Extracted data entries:
>>

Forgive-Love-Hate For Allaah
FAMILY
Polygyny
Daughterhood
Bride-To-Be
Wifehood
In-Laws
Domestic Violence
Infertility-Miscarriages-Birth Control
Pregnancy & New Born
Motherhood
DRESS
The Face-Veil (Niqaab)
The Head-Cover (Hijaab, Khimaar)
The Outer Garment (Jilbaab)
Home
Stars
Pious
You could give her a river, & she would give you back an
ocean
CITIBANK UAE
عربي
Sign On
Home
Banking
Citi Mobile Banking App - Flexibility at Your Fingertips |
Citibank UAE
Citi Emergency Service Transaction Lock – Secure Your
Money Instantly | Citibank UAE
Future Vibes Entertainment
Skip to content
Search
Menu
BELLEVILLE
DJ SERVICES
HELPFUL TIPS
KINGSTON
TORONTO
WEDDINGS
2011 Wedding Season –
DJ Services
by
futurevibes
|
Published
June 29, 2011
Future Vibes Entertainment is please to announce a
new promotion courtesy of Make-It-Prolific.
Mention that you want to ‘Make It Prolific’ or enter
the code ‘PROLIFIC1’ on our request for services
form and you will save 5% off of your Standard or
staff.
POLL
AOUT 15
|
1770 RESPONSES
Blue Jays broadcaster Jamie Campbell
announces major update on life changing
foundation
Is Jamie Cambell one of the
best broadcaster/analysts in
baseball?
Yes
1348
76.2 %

<<
>>

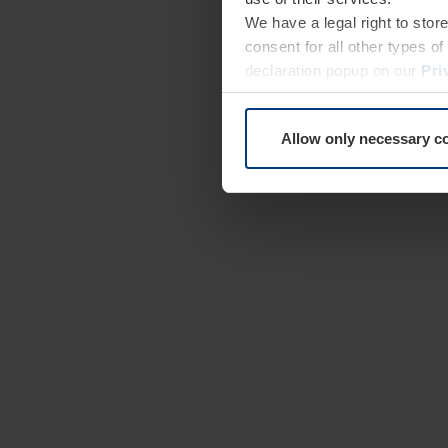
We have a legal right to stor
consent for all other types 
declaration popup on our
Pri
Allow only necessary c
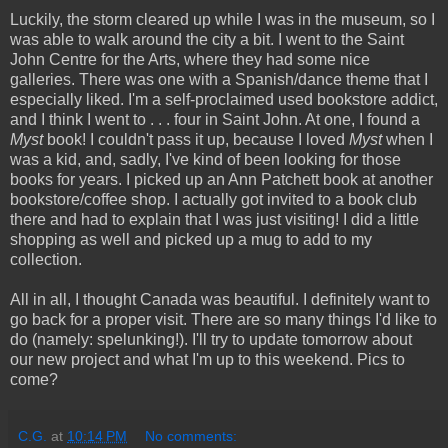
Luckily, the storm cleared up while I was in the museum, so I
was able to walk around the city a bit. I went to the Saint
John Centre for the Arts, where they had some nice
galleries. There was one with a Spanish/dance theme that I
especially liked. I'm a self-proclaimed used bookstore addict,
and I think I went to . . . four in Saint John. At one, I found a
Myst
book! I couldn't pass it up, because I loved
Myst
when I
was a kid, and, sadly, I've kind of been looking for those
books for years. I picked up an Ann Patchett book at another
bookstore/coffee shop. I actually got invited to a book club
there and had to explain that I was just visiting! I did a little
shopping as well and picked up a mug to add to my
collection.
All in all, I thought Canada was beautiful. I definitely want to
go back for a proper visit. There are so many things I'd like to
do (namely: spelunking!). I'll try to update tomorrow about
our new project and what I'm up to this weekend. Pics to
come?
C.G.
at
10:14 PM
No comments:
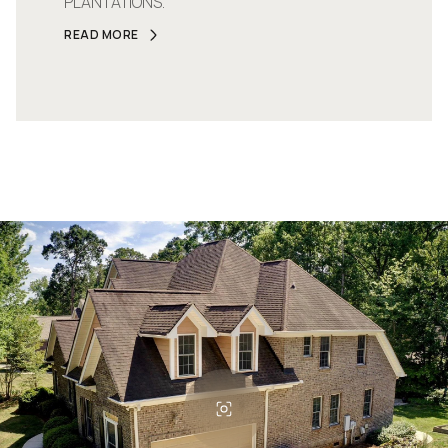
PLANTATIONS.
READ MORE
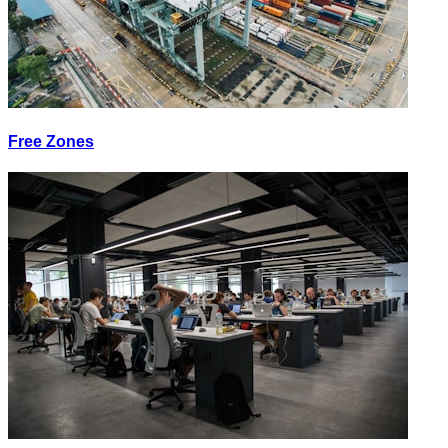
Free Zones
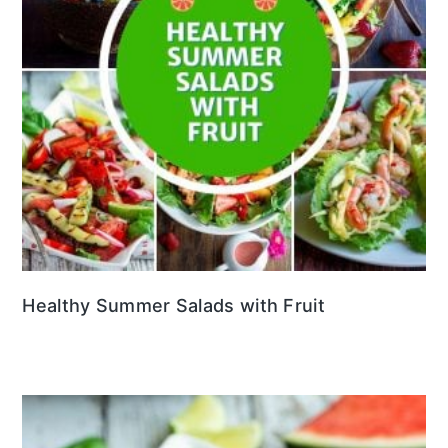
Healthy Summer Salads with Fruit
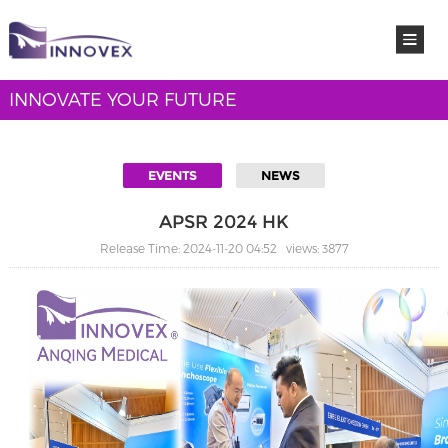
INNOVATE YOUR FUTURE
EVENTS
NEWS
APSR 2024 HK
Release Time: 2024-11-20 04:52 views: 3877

<<
>>

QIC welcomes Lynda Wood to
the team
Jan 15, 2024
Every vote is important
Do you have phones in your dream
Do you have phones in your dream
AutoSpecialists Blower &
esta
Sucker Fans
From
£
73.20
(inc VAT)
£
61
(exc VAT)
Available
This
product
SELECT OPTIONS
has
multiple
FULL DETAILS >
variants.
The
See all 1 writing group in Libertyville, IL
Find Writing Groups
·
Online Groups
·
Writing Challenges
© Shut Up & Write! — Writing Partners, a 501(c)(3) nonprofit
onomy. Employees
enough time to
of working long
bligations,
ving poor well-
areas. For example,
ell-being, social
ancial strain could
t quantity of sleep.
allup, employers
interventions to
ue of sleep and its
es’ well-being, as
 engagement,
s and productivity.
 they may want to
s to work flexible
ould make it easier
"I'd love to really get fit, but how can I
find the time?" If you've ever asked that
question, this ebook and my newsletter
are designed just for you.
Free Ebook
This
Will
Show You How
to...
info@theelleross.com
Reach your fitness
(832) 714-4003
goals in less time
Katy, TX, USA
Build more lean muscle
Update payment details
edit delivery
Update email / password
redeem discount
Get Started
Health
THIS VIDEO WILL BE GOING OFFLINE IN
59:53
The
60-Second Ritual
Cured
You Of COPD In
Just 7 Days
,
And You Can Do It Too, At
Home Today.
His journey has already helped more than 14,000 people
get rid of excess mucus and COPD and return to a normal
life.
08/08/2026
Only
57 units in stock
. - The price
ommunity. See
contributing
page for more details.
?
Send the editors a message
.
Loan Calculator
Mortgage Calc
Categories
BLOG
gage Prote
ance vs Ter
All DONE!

<<

**Exercise instructions**
Retype the portion of the data above that starts on the line with "Forgive-Love-Hate For Allaah" and finishes on the line with "Future Vibes Entertainment is", including both of those lines.

**Output for this task**
Forgive-Love-Hate For Allaah
FAMILY
Polygyny
Daughterhood
Bride-To-Be
Wifehood
In-Laws
Domestic Violence
Infertility-Miscarriages-Birth Control
Pregnancy & New Born
Motherhood
DRESS
The Face-Veil (Niqaab)
The Head-Cover (Hijaab, Khimaar)
The Outer Garment (Jilbaab)
Home
Stars
Pious
You could give her a river, & she would give you back an
ocean
CITIBANK UAE
عربي
Sign On
Home
Banking
Citi Mobile Banking App - Flexibility at Your Fingertips |
Citibank UAE
Citi Emergency Service Transaction Lock – Secure Your
Money Instantly | Citibank UAE
Future Vibes Entertainment
Skip to content
Search
Menu
BELLEVILLE
DJ SERVICES
HELPFUL TIPS
KINGSTON
TORONTO
WEDDINGS
2011 Wedding Season –
DJ Services
by
futurevibes
|
Published
June 29, 2011
Future Vibes Entertainment is please to announce a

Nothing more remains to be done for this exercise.